**Assignment**
Omit the images. Reproduce each line of the records exactly as it appears.

**Provided records**

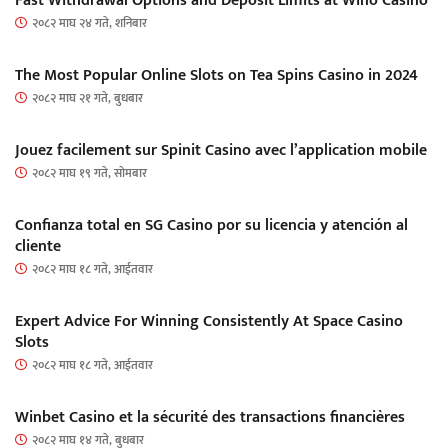
Fast Withdrawal Options and Deposit Limits at Wino Casino
२०८२ माघ २४ गते, शनिबार
The Most Popular Online Slots on Tea Spins Casino in 2024
२०८२ माघ २१ गते, बुधबार
Jouez facilement sur Spinit Casino avec l’application mobile
२०८२ माघ १९ गते, सोमबार
Confianza total en SG Casino por su licencia y atención al
cliente
२०८२ माघ १८ गते, आईतवार
Expert Advice For Winning Consistently At Space Casino
Slots
२०८२ माघ १८ गते, आईतवार
Winbet Casino et la sécurité des transactions financières
२०८२ माघ १४ गते, बुधबार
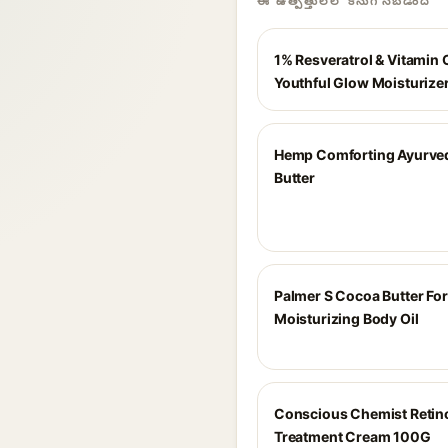
ఈ ఉత్పత్తులలో కనుగొనబడింది
1% Resveratrol & Vitamin 
Youthful Glow Moisturize
Hemp Comforting Ayurve
Butter
Palmer S Cocoa Butter Fo
Moisturizing Body Oil
Conscious Chemist Retin
Treatment Cream 100G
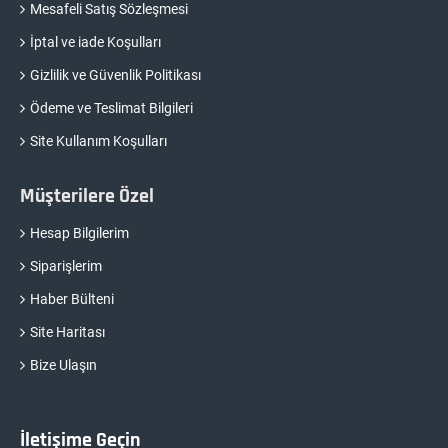
Mesafeli Satış Sözleşmesi
İptal ve iade Koşulları
Gizlilik ve Güvenlik Politikası
Ödeme ve Teslimat Bilgileri
Site Kullanım Koşulları
Müşterilere Özel
Hesap Bilgilerim
Siparişlerim
Haber Bülteni
Site Haritası
Bize Ulaşın
İletişime Geçin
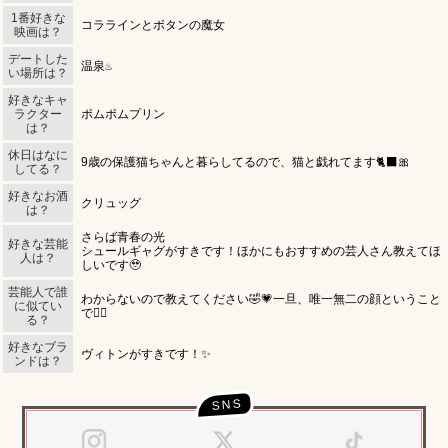
1番好きな
LINE
X (旧Twitter)
LINE
X (旧Twitter)
コララインとボタンの魔女
女の子ログイン
静岡
関東
映画は？
お店のURLをコピー
キャストページのURLをコピー
デートした
温泉♨️
い場所は？
東海
店舗ログイン
関西
好きなキャ
ラクター
ポムポムプリン
は？
中四国
新規会員登録
九州
休日はなに
9歳の保護猫ちゃんと暮らしてるので、猫と戯れてます🐈‍⬛🎀
してる？
沖縄
全国TOP
好きなお酒
クリュッグ
は？
さらば青春の光
好きな芸能
シュールギャグがすきです！ほかにもおすすめの芸人さん教えてほ
人は？
しいです🥹
芸能人で誰
わからないので教えてください🤣💗一旦、唯一無二の顔ということ
に似てい
で🙂‍↕️
る？
好きなブラ
ヴィトンがすきです！✨️
ンドは？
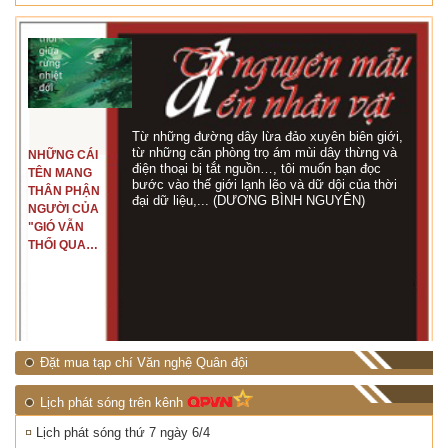
Từ những đường dây lừa đảo xuyên biên giới,
từ những căn phòng trọ ám mùi dây thừng và
NHỮNG CÁI
điện thoại bị tắt nguồn…, tôi muốn bạn đọc
TÊN MANG
bước vào thế giới lạnh lẽo và dữ dội của thời
THÂN PHẬN
đại dữ liệu,... (DƯƠNG BÌNH NGUYÊN)
NGƯỜI CỦA
"GIÓ VẪN
THỔI QUA
RỪNG
NHIỆT ĐỚI"
Đặt mua tạp chí Văn nghệ Quân đội
Lịch phát sóng trên kênh
Lịch phát sóng thứ 7 ngày 6/4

**Task result**
Fast Withdrawal Options and Deposit Limits at Wino Casino
२०८२ माघ २४ गते, शनिबार
The Most Popular Online Slots on Tea Spins Casino in 2024
२०८२ माघ २१ गते, बुधबार
Jouez facilement sur Spinit Casino avec l’application mobile
२०८२ माघ १९ गते, सोमबार
Confianza total en SG Casino por su licencia y atención al
cliente
२०८२ माघ १८ गते, आईतवार
Expert Advice For Winning Consistently At Space Casino
Slots
२०८२ माघ १८ गते, आईतवार
Winbet Casino et la sécurité des transactions financières
२०८२ माघ १४ गते, बुधबार
ఈ ఉత్పత్తులలో కనుగొనబడింది
1% Resveratrol & Vitamin 
Youthful Glow Moisturize
Hemp Comforting Ayurve
Butter
Palmer S Cocoa Butter Fo
Moisturizing Body Oil
Conscious Chemist Retin
Treatment Cream 100G
Mesafeli Satış Sözleşmesi
İptal ve iade Koşulları
Gizlilik ve Güvenlik Politikası
Ödeme ve Teslimat Bilgileri
Site Kullanım Koşulları
Müşterilere Özel
Hesap Bilgilerim
Siparişlerim
Haber Bülteni
Site Haritası
Bize Ulaşın
İletişime Geçin
1番好きな
LINE
X (旧Twitter)
LINE
X (旧Twitter)
コララインとボタンの魔女
女の子ログイン
静岡
関東
映画は？
お店のURLをコピー
キャストページのURLをコピー
デートした
温泉♨️
い場所は？
東海
店舗ログイン
関西
好きなキャ
ラクター
ポムポムプリン
は？
中四国
新規会員登録
九州
休日はなに
9歳の保護猫ちゃんと暮らしてるので、猫と戯れてます🐈‍⬛🎀
してる？
沖縄
全国TOP
好きなお酒
クリュッグ
は？
さらば青春の光
好きな芸能
シュールギャグがすきです！ほかにもおすすめの芸人さん教えてほ
人は？
しいです🥹
芸能人で誰
わからないので教えてください🤣💗一旦、唯一無二の顔ということ
に似てい
で🙂‍↕️
る？
好きなブラ
ヴィトンがすきです！✨️
ンドは？
Từ những đường dây lừa đảo xuyên biên giới,
từ những căn phòng trọ ám mùi dây thừng và
NHỮNG CÁI
điện thoại bị tắt nguồn…, tôi muốn bạn đọc
TÊN MANG
bước vào thế giới lạnh lẽo và dữ dội của thời
THÂN PHẬN
đại dữ liệu,... (DƯƠNG BÌNH NGUYÊN)
NGƯỜI CỦA
"GIÓ VẪN
THỔI QUA
RỪNG
NHIỆT ĐỚI"
Đặt mua tạp chí Văn nghệ Quân đội
Lịch phát sóng trên kênh
Lịch phát sóng thứ 7 ngày 6/4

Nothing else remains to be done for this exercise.